TASK INSTRUCTIONS: Could you give the data below again exactly, apart from the pictures?

DATASET CONTENT:
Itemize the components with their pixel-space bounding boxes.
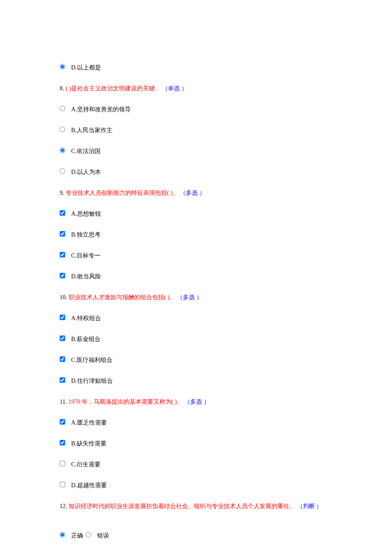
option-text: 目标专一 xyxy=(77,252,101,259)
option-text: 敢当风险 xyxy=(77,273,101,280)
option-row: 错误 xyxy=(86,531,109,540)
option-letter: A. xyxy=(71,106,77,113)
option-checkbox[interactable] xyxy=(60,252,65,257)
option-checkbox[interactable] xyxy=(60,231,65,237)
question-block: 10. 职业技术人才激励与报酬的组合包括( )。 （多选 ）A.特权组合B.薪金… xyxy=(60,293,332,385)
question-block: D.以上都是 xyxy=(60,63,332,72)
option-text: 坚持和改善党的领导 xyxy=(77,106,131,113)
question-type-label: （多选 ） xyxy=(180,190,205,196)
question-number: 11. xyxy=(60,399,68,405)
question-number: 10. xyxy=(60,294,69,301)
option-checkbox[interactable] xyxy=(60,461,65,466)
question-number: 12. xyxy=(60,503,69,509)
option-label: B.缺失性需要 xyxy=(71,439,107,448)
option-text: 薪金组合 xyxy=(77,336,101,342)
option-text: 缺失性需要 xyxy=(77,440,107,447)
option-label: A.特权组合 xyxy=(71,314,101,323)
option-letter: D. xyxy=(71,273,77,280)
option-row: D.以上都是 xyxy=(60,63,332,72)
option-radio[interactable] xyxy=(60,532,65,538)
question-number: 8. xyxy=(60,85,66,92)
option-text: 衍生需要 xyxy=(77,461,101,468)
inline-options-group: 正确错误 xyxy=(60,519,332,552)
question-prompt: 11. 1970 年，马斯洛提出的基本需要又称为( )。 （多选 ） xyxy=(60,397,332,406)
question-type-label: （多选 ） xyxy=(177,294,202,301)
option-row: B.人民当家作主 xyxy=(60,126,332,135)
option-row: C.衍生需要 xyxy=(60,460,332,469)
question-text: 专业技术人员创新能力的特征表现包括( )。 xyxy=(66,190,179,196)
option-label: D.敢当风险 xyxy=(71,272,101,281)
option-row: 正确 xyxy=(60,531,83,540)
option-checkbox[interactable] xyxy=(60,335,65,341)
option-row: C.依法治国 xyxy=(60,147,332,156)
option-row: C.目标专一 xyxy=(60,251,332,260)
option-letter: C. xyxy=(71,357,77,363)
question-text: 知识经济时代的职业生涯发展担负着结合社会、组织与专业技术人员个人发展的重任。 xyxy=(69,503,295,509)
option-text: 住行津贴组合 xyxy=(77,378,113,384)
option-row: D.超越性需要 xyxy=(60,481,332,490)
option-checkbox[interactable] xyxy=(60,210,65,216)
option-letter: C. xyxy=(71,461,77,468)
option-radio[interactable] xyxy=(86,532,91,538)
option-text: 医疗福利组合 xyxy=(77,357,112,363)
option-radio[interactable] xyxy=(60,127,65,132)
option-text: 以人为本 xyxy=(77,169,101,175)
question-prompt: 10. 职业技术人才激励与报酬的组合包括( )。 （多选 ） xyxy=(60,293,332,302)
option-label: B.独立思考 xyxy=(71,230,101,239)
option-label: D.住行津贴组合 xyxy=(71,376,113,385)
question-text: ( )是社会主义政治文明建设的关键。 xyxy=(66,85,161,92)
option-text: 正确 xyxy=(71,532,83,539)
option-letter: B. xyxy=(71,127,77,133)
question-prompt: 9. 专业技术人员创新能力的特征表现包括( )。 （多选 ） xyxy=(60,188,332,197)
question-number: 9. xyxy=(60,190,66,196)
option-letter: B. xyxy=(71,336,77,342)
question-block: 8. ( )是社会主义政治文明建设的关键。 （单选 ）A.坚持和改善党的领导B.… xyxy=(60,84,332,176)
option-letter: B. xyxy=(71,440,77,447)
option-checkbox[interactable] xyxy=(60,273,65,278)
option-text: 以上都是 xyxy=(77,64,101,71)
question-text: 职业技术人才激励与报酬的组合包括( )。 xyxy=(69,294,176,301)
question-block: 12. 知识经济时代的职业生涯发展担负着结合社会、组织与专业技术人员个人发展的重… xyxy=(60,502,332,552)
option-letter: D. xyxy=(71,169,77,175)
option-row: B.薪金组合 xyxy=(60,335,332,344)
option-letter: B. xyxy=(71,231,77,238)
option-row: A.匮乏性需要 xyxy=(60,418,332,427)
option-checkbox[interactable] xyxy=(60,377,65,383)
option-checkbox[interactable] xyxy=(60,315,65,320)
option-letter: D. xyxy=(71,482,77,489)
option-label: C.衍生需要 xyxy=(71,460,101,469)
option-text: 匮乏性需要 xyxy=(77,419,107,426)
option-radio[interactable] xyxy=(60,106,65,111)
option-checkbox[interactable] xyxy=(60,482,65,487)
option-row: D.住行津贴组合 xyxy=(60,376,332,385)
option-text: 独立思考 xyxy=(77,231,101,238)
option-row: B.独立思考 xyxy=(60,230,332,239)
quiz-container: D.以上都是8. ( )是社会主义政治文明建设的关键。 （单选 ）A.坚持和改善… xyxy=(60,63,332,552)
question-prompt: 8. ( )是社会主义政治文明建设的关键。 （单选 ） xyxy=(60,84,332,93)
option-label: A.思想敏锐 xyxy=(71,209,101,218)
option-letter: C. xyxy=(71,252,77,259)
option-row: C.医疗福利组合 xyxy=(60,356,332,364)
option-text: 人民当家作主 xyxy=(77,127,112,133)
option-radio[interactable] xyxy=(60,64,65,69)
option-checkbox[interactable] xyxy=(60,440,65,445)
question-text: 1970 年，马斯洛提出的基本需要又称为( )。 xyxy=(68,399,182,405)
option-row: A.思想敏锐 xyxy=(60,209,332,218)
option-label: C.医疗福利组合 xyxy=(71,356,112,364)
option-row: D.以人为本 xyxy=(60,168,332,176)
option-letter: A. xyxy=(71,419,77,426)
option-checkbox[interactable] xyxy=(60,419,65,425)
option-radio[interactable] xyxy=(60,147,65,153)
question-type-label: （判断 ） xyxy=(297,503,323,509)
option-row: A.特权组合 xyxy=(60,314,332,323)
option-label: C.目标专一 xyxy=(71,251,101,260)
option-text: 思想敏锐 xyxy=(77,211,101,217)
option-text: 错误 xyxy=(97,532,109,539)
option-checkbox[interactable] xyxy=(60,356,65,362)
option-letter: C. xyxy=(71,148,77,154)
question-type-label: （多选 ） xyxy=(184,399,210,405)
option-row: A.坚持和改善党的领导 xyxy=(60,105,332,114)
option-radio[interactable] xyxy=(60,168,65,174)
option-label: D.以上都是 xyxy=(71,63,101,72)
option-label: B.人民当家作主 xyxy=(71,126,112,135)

RESPONSE AREA:
Itemize the components with their pixel-space bounding boxes.
option-text: 目标专一 xyxy=(77,252,101,259)
option-text: 敢当风险 xyxy=(77,273,101,280)
option-row: 错误 xyxy=(86,531,109,540)
option-letter: A. xyxy=(71,106,77,113)
option-checkbox[interactable] xyxy=(60,252,65,257)
option-checkbox[interactable] xyxy=(60,231,65,237)
question-block: 10. 职业技术人才激励与报酬的组合包括( )。 （多选 ）A.特权组合B.薪金… xyxy=(60,293,332,385)
question-block: D.以上都是 xyxy=(60,63,332,72)
option-text: 坚持和改善党的领导 xyxy=(77,106,131,113)
question-type-label: （多选 ） xyxy=(180,190,205,196)
question-number: 11. xyxy=(60,399,68,405)
question-number: 10. xyxy=(60,294,69,301)
option-checkbox[interactable] xyxy=(60,461,65,466)
question-number: 12. xyxy=(60,503,69,509)
option-label: B.缺失性需要 xyxy=(71,439,107,448)
option-text: 薪金组合 xyxy=(77,336,101,342)
option-text: 缺失性需要 xyxy=(77,440,107,447)
option-label: A.特权组合 xyxy=(71,314,101,323)
option-letter: D. xyxy=(71,273,77,280)
option-row: D.以上都是 xyxy=(60,63,332,72)
option-radio[interactable] xyxy=(60,532,65,538)
question-number: 8. xyxy=(60,85,66,92)
option-text: 衍生需要 xyxy=(77,461,101,468)
inline-options-group: 正确错误 xyxy=(60,519,332,552)
question-prompt: 11. 1970 年，马斯洛提出的基本需要又称为( )。 （多选 ） xyxy=(60,397,332,406)
question-type-label: （多选 ） xyxy=(177,294,202,301)
option-row: B.人民当家作主 xyxy=(60,126,332,135)
option-row: C.衍生需要 xyxy=(60,460,332,469)
question-text: 专业技术人员创新能力的特征表现包括( )。 xyxy=(66,190,179,196)
option-label: D.敢当风险 xyxy=(71,272,101,281)
option-row: 正确 xyxy=(60,531,83,540)
option-checkbox[interactable] xyxy=(60,335,65,341)
option-row: C.依法治国 xyxy=(60,147,332,156)
option-row: C.目标专一 xyxy=(60,251,332,260)
option-letter: C. xyxy=(71,357,77,363)
question-text: 知识经济时代的职业生涯发展担负着结合社会、组织与专业技术人员个人发展的重任。 xyxy=(69,503,295,509)
option-text: 住行津贴组合 xyxy=(77,378,113,384)
option-row: D.超越性需要 xyxy=(60,481,332,490)
option-checkbox[interactable] xyxy=(60,210,65,216)
option-letter: C. xyxy=(71,461,77,468)
option-radio[interactable] xyxy=(86,532,91,538)
option-text: 医疗福利组合 xyxy=(77,357,112,363)
option-radio[interactable] xyxy=(60,127,65,132)
option-text: 以人为本 xyxy=(77,169,101,175)
question-prompt: 10. 职业技术人才激励与报酬的组合包括( )。 （多选 ） xyxy=(60,293,332,302)
option-label: B.独立思考 xyxy=(71,230,101,239)
option-label: D.住行津贴组合 xyxy=(71,376,113,385)
question-text: ( )是社会主义政治文明建设的关键。 xyxy=(66,85,161,92)
option-text: 正确 xyxy=(71,532,83,539)
option-letter: B. xyxy=(71,127,77,133)
question-prompt: 9. 专业技术人员创新能力的特征表现包括( )。 （多选 ） xyxy=(60,188,332,197)
question-number: 9. xyxy=(60,190,66,196)
option-letter: B. xyxy=(71,336,77,342)
question-block: 8. ( )是社会主义政治文明建设的关键。 （单选 ）A.坚持和改善党的领导B.… xyxy=(60,84,332,176)
option-letter: B. xyxy=(71,440,77,447)
option-checkbox[interactable] xyxy=(60,273,65,278)
option-text: 以上都是 xyxy=(77,64,101,71)
question-text: 职业技术人才激励与报酬的组合包括( )。 xyxy=(69,294,176,301)
question-block: 12. 知识经济时代的职业生涯发展担负着结合社会、组织与专业技术人员个人发展的重… xyxy=(60,502,332,552)
option-letter: D. xyxy=(71,169,77,175)
option-row: B.薪金组合 xyxy=(60,335,332,344)
option-letter: B. xyxy=(71,231,77,238)
option-row: A.匮乏性需要 xyxy=(60,418,332,427)
option-checkbox[interactable] xyxy=(60,377,65,383)
option-checkbox[interactable] xyxy=(60,315,65,320)
option-letter: D. xyxy=(71,482,77,489)
option-label: C.衍生需要 xyxy=(71,460,101,469)
option-text: 匮乏性需要 xyxy=(77,419,107,426)
option-radio[interactable] xyxy=(60,106,65,111)
option-checkbox[interactable] xyxy=(60,482,65,487)
option-row: D.住行津贴组合 xyxy=(60,376,332,385)
option-text: 独立思考 xyxy=(77,231,101,238)
option-row: B.独立思考 xyxy=(60,230,332,239)
quiz-container: D.以上都是8. ( )是社会主义政治文明建设的关键。 （单选 ）A.坚持和改善… xyxy=(60,63,332,552)
question-prompt: 8. ( )是社会主义政治文明建设的关键。 （单选 ） xyxy=(60,84,332,93)
option-label: A.思想敏锐 xyxy=(71,209,101,218)
option-letter: C. xyxy=(71,252,77,259)
option-row: C.医疗福利组合 xyxy=(60,356,332,364)
option-text: 人民当家作主 xyxy=(77,127,112,133)
option-radio[interactable] xyxy=(60,64,65,69)
option-checkbox[interactable] xyxy=(60,440,65,445)
question-text: 1970 年，马斯洛提出的基本需要又称为( )。 xyxy=(68,399,182,405)
option-row: A.思想敏锐 xyxy=(60,209,332,218)
option-label: C.医疗福利组合 xyxy=(71,356,112,364)
option-row: D.以人为本 xyxy=(60,168,332,176)
option-letter: A. xyxy=(71,419,77,426)
option-checkbox[interactable] xyxy=(60,419,65,425)
option-radio[interactable] xyxy=(60,147,65,153)
question-type-label: （判断 ） xyxy=(297,503,323,509)
option-row: A.特权组合 xyxy=(60,314,332,323)
option-label: C.目标专一 xyxy=(71,251,101,260)
option-text: 思想敏锐 xyxy=(77,211,101,217)
option-text: 错误 xyxy=(97,532,109,539)
option-checkbox[interactable] xyxy=(60,356,65,362)
option-letter: C. xyxy=(71,148,77,154)
question-type-label: （多选 ） xyxy=(184,399,210,405)
option-row: A.坚持和改善党的领导 xyxy=(60,105,332,114)
option-radio[interactable] xyxy=(60,168,65,174)
option-label: D.以上都是 xyxy=(71,63,101,72)
option-label: B.人民当家作主 xyxy=(71,126,112,135)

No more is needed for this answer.